# 4. Collaborative Filtering - Item Based

In [1]:
# imports

import pandas as pd
import numpy as np
import json
import gzip

In [2]:
# define file paths

path_meta = 'original_data/meta-Utah.json.gz'
path_pivot_subset = 'data/subset.parquet'
path_reviews_subset = 'data/subset_reviews.parquet'
path_user_sim = 'data/subset_user_sim.parquet'
path_item_sim = 'data/subset_item_sim.parquet'

In [3]:
# import the item similarities

item_sim = pd.read_parquet(path_item_sim)

In [4]:
# import the reviews for the 10,000 subset of users

reviews = pd.read_parquet(path_reviews_subset)

### Helper functions

In [5]:
# define a function for reading the data using a generator

def parse(path):
  g = gzip.open(path, 'r')
  for l in g:
    yield json.loads(l)

# define a function to get all the reviews for a user, sorted by rating in descending order

def get_user_rated_sorted(user_id, df):
    user_reviews = df[df['user_id'] == user_id]
    user_rated = dict(zip(user_reviews['gmap_id'], user_reviews['rating']))
    user_rated = pd.DataFrame(list(user_rated.items()), columns=['gmap_id', 'rating'])
    user_rated.sort_values(by='rating', ascending=False, inplace=True)
    return user_rated

# define a function to get a user's favorite places, favorites defined as being rated 4 or higher

def get_favorites(user_id, df):
  user_rated_sorted = get_user_rated_sorted(user_id, df)
  favorites = user_rated_sorted[user_rated_sorted['rating'] >= 4]
  return favorites

# define a function to get n most popular businesses, popular determined as 1) the most # of reviews and 2) highest average review

def get_popular(n, df):
  popular = df.groupby('gmap_id')['rating'].agg(['count','mean']).sort_values(by=['count','mean'], ascending=False)
  return popular.head(n)

# create a function to return the business name using the gmap_id

def get_business_name(gmap_id):
  meta_generator = parse(path_meta)
  for place in meta_generator:
    if place.get('gmap_id') == gmap_id:
      name = place['name']
      break
  return name

# create a function to return the business rating using the gmap_id

def get_business_rating(gmap_id):
  meta_generator = parse(path_meta)
  for place in meta_generator:
    if place.get('gmap_id') == gmap_id:
      avg_rating = place['avg_rating']
      break
  return avg_rating

### Recommender function

In [25]:
def item_based_recommendations(user_id, df, item_sim, n_recs):
  """
  Accepts the following parameters and returns a DataFrame containing n_recs recommendations.

  user_id = user_id
  df = the pivoted table
  item_sim = the item similarities matrix
  n_recs = the number of recommendations desired
  """

  # get the list of what the user already rated
  user_rated_sorted = get_user_rated_sorted(user_id, df)

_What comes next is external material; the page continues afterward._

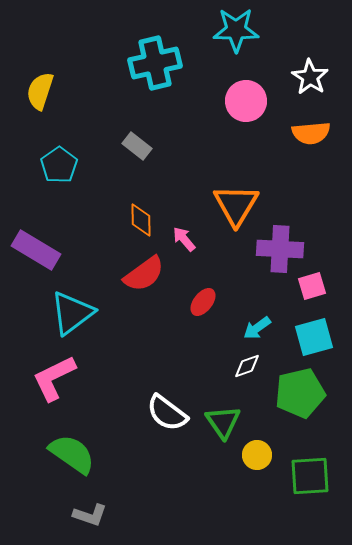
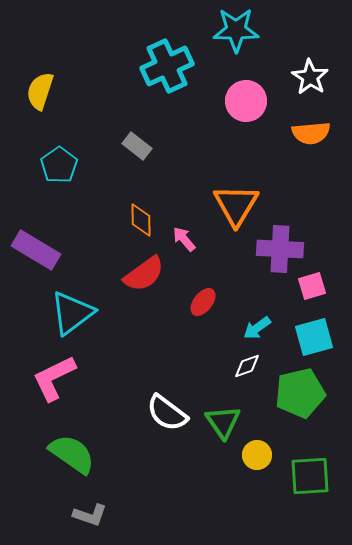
cyan cross: moved 12 px right, 3 px down; rotated 12 degrees counterclockwise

  # get favorites for user
  user_favs = get_favorites(user_id, df)

  # create an empty dictionary to add recommendations to
  recs_dict = {}

  # for each favorite place in the user's list of favorite place:
  for fav in user_favs.values:
    fav = fav[0]

    # get the similar places with cosine similarity > 0
    user_item_sims = item_sim.loc[fav].sort_values(ascending=False)[1:]
    similar_places = user_item_sims[user_item_sims.values > 0]

    # for each of the similar places:
    for index, value in similar_places.items():
      place = index

      # if they are not in the list of places the user has already rated
      if place not in user_rated_sorted and place not in recs_dict:

      # then add the place's gmap_id and the similarity, to the dictionary.
        recs_dict[place] = similar_places[place]

      # if the place is already in the dictionary, then add the cosine similarity to the existing similarity
      if place in recs_dict:
        recs_dict[place] += similar_places[place]

  # turn the dictionary into a dataframe
  recs_df = pd.DataFrame(list(recs_dict.items()), columns=['gmap_id','similarity'])

  # sort the dataframe by the total cosine similarity, from highest to lowest
  recs_df.sort_values(by='similarity', ascending=False, inplace=True)

  # narrow down the recommendation to n * 2 by using .head
  recs_df = recs_df.head(n_recs*2)

  # for each place, add the business name
  recs_df['name'] = recs_df['gmap_id'].apply(get_business_name)

  # for each place, add the average rating
  recs_df['avg_rating'] = recs_df['gmap_id'].apply(get_business_rating)

  # sort by 1) similarity, 2) avg_rating
  recs_df.sort_values(by=['similarity','avg_rating'], ascending=False, inplace=True)

  # remove businesses that have an average rating under 3.5 stars
  recs_df = recs_df[recs_df['avg_rating'] > 3.5]

  # limit the length using head of n_recs
  recs = recs_df.head(n_recs)

  # calculate the difference between the length of list of recommendation and n_recs
  diff = n_recs - recs['gmap_id'].count()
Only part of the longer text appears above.